→ **Required action**
Exactly the lines from the one containing "support-property-or-method-foreach-ie-11" through the final line of the data are to be written out again, with nothing added.

Segment Open

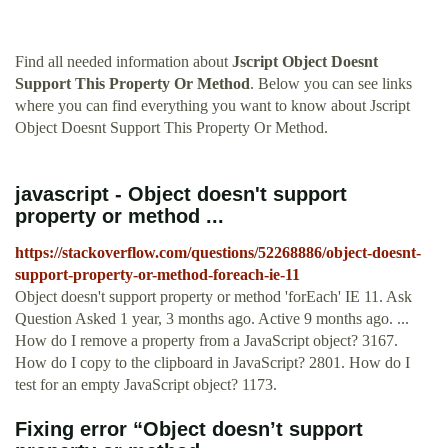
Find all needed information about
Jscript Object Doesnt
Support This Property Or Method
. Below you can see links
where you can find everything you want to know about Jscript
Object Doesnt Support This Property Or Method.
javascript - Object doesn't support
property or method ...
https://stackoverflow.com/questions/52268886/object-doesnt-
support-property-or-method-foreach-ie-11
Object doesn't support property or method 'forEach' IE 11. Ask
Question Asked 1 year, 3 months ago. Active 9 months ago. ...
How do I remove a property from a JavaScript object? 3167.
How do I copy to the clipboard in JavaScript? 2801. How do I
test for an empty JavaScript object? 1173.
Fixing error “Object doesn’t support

Segment Closed

→ **Expected answer**
support-property-or-method-foreach-ie-11
Object doesn't support property or method 'forEach' IE 11. Ask
Question Asked 1 year, 3 months ago. Active 9 months ago. ...
How do I remove a property from a JavaScript object? 3167.
How do I copy to the clipboard in JavaScript? 2801. How do I
test for an empty JavaScript object? 1173.
Fixing error “Object doesn’t support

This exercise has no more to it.